Solved: Re: ESX 4.1. Disable TCP Checksum offload

mpolok · ‎09-20-2011

Hi All,

This is my first post on this forum. We have problems with connection between application server and sql server. Both servers are running Windows server 2008 R2 and are hosted on the same ESX. We are receiving below alerts on application log, it means that an existing connection was forcibly closed by the remote host. The problem was checked by network team, connection is working fine.

> STATE: 01000
> NATIVE CODE: 10054
> MESSAGE: [ImageNow][ODBC SQL Server Driver][DBNETLIB]ConnectionWrite (send()).
>
> STATE: 08S01
> NATIVE CODE: 11
> MESSAGE: [ImageNow][ODBC SQL Server Driver][DBNETLIB]General network error.
> Check your network documentation.

Vendor suggest to change the TCP Checksum offload. We changed the settings on Windows but the problem still exist. My question is... how to change the TCP Checksum offload on ESX 4.1 (I can't find any vmware documentation regarding that, except of forum posts), from your experience are there any disadventages from changing the settings? (other that higher CPU utilization) Can it impact other vm's?

I would be gratefull if you could provide some more details

Thanks

Mateusz

kjb007 · ‎09-21-2011

Don't get me wrong, I have several SQL Server instances, and use the vmxnet2/3 NICs almost everywhere, and don't see the connection issues. And I don't disable the default offloading features.

I'm inclined to believe there is something else at work here causing you headaches.

-KjB

vExpert/VCP/VCAP vmwise.com / @vmwise -KjB

View solution in original post

MartinAmaro · ‎09-20-2011

By disabling checksum offload in my experience you gain netowrk performace by eliminating excessive amount of retries, freezing or locking etc etc.
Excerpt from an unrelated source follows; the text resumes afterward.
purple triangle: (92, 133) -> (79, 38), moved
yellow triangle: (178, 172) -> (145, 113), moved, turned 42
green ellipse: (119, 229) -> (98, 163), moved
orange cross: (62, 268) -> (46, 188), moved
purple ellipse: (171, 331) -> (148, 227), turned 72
You do not disable checksum at the ESX host you do that at the guest Client and Server levels.

Depending on the NIC driver use E100 VMXNET2 or VMXNET3 you might or might not have the ability to disable this from the properties page so you are better off doing it from the registry.
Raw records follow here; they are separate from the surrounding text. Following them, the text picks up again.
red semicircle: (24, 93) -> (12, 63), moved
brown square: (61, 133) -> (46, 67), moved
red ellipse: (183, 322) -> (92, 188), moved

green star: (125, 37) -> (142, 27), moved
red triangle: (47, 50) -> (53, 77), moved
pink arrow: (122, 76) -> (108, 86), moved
HKEY_LOCAL_MACHINE\SYSTEM\CurrentControlSet\Services\Tcpip\Parameters
DWORD = DisableTaskOffload
10
Value = 1

It is also recommended to to disable TCP large Send Offload (Ask you vendor)

HKEY_LOCAL_MACHINE\SYSTEM\CurrentControlSet\Services\BNNS\Parameters\
DWORD = EnableOffload
Value “0”

"The TCP Large Send Offload option allows the TCP layer to build a TCP message up
to 64 KB long and send it in one call via IP and the Ethernet device driver. The adapter then re-segments the message
into multiple TCP frames for wire transmission. The TCP packets sent on the wire are either 1500 byte frames for a
Maximum Transmission Unit (MTU) of 1500 or up to 9000 byte frames for a MTU of 9000 (jumbo frames). Re-segmenting
and queuing packets to send in large frames can cause latency and timeouts to the Provisioning Server and therefore this
should be disabled on all Provisioning Servers and target devices."

Also you might want to make suer that the Duplex settings on the host and swtich ports match.

Disable Spanning Tree Or Enable PortFast is recomeded

"With Spanning Tree Protocol (STP) or Rapid Spanning Tree Protocol, the
ports are placed into a "blocked" state while the switch transmits Bridged Protocol Data Units (BPDU) and listens to
ensure that the BPDUs are not in a loopback configuration. The amount of time it takes for this process to converge
depends on the size of the switched network that might allow the Preboot Execution Environment (PXE) to time out
causing the VM to enter a wait state or reboot until the condition is cleared and the PXE process can resume. To resolve
this issue, disable STP on edge ports connected to clients or enable PortFast or Fast Link depending on the managed
switch brand. Refer to the table below:"

Last you might want to look at SQL Server on VMWare best practice.

http://communities.vmware.com/servlet/JiveServlet/previewBody/13249-102-1-14546/SQL%20Server%20on%20...

I hope this helps

If you find this or any other answer useful please consider awarding points by marking the answer correct or helpful.

mpolok · ‎09-21-2011

Martin,

So in your opinion changing the TCP Checksum Offload on ESX host will not change anything from the VM perspective? I already disabled the setting on both virtual machines, I also changed the nic type to vmxnet3. We are still receiving the error message.

I will ask for the "TCP large Send Offload" setting. Duplex settings on the host and switch ports match, portfast is enabled.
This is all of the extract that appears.